The pain never left him again. In this draft year, he wanted to miss as few games as possible, especially since he had already missed a few games due to a “small shoulder injury” before Christmas. So he “endured.”

In January 2022, the QMJHL paused its activities due to an increase in COVID-19 cases in Quebec. When activities resumed in February, Verreault collected 20 points in 26 games.

“There were still a lot of things that went well,” he remembers, “except that when you’re a small player, if you don’t have the best season at 17, sometimes it’s a little harder. »

Verreault met with almost every National League team in preparation for the draft, and many of them were unaware that he had played half the season with an injury. Injury which actually got worse; it was ultimately a break, he was able to confirm after his season. For three months, he wore a cast.

When the day came for rounds 2 to 7 of the National League draft, in July 2022, Verreault sat in front of the television. And he waited.

PHOTO JOSIE DESMARAIS, THE PRESS

Antonin Verreault

It lasted four hours, but I would tell you that in my head, it lasted 30 minutes. I didn’t say a word. When it ended, it really wasn’t fun. I just went and cried in bed after that.

Antonin Verreault

To make matters worse, during the summer, doctors discovered that his wrist had deteriorated. An operation would be necessary. The Edmonton Oilers invited him to their training camp, but he was unable to attend.

Resilience

Verreault wore a cast for three more months, missing the start of the 2022-23 QMJHL season.

“I was discouraged, but after two or three days you have to get used to the idea. I just really focused on improving my skating and my leg power in the gym. »

Every morning for three months, he got out of bed at 5:30 a.m., arrived at the arena at 6:15 a.m. and jumped on the ice from 7 a.m. to 8:30 a.m. with a power skating coach from Gatineau, Guy Desjardins.

It wasn’t just me, there was Olivier Nadeau, who was also coming back from an operation. We really pushed each other, whether in the gym or on the ice.

Antonin Verreault

Verreault returned to the game at the end of November, only to receive a puck in the face some 20 games later.
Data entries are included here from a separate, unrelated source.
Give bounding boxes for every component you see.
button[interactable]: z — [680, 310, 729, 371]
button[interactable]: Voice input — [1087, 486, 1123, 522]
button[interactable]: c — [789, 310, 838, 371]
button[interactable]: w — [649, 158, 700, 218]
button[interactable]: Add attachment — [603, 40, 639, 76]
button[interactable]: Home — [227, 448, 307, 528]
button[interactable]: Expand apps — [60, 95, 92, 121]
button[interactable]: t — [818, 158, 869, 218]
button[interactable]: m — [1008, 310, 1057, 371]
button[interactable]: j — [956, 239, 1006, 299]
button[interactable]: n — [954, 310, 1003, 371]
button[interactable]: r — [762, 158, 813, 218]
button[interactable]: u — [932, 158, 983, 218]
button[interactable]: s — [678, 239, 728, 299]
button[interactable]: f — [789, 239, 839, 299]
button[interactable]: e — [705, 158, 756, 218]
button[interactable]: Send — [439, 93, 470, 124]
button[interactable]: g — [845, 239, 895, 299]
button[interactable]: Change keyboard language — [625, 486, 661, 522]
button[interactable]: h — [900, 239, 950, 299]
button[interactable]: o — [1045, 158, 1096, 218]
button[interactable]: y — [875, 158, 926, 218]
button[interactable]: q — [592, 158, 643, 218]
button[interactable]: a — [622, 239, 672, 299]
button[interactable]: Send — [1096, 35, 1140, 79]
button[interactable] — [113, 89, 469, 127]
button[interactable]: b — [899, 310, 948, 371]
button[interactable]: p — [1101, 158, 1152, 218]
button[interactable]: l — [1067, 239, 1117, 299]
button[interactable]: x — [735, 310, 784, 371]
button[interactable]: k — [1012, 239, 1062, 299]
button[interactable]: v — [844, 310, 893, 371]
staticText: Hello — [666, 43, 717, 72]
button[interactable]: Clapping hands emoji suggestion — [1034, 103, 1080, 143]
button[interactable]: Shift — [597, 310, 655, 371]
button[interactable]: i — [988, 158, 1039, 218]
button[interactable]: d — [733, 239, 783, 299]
Again, jaw surgery was necessary. He missed three more weeks of play.

The young man finally scored 10 goals and 19 assists in 38 season games last year, then 9 points in 13 playoff games with one of the best teams on the circuit. After missing the majority of the season, however, he had to settle for a supporting role.

When the year ended, Verreault asked to be traded so he could help another team win, rather than being part of the Olympic youth movement. That’s exactly what he’s doing this season with the Rouyn-Noranda Huskies, who were fourth in the Cecchini circuit at the time of writing.

Pleasure

For the first time in a long time, Antonin Verreault can play a full season. As soon as he arrived in Rouyn, “he just had fun going on the ice,” he tells us. As for the statistics, they are the fruit of all the work done over the last two years. The fruit of his perseverance. Here he is today, the QMJHL’s leading scorer, with 93 points in 57 games.

As for what happens next, who knows what might happen? In hockey, all the paths are different. Antonin Verreault knows it now.

“Coaches often say that the game is fair [fair] when you play the right way, he said. I think it’s the same thing in life: when you do things the right way, it often comes back to you. »

And clearly, he owes a lot more to his resilience than to the Sidney Crosby video.